Objective: To perform a systematic review to evaluate clinical, patient-reported, and long-term outcomes to guide future clinical guidelines.
Methodology: Our Study adhered to the Preferred Reporting Item guidelines for Systematic reviews and Meta-Analyses and was registered in PROSPERO. The review was conducted through Pubmed, EMBASE and Cochrane. Three independent reviewers conducted the literature retrieval, while two reviewers screened the remaining articles, and discrepancies were resolved by a third.

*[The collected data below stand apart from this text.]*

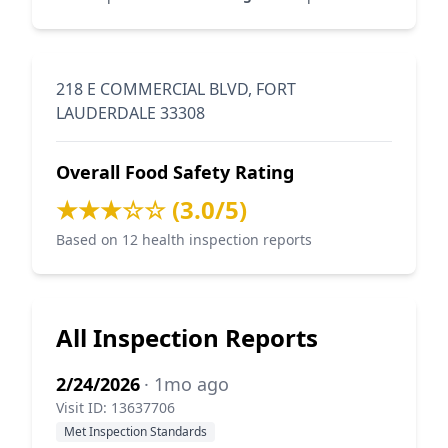
218 E COMMERCIAL BLVD, FORT
LAUDERDALE 33308
Overall Food Safety Rating
★★★☆☆ (3.0/5)
Based on 12 health inspection reports
All Inspection Reports
2/24/2026
· 1mo ago
Visit ID: 13637706
Met Inspection Standards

Results: We identified 29 studies including 6,361 patients (UKA: 3,006; TKA: 3,455) published between 2003 and 2023. Studies predominantly used cohort-based designs (69%), with randomized controlled trials representing 14%. Sample sizes ranged from 17 to 1,180 patients. The Oxford Knee Score increased by 13.9 points for UKA and 11.5 points for TKA, while Knee Society Scores showed similar gains. UKA demonstrated greater postoperative range of motion (100° to 135.38° compared to 91° to 126.43° for TKA) and shorter hospital stays (2.1 days vs. 5.4 days).
Conclusion: UKA provides faster recovery, improved range of motion, and cost-effectiveness, while TKA remains the gold standard for advanced knee osteoarthritis due to its broader applicability and long-term outcomes.
Key words: Knee osteoarthritis, osteoarthritis, total knee arthroplasty, unicompartmental knee arthroplasty.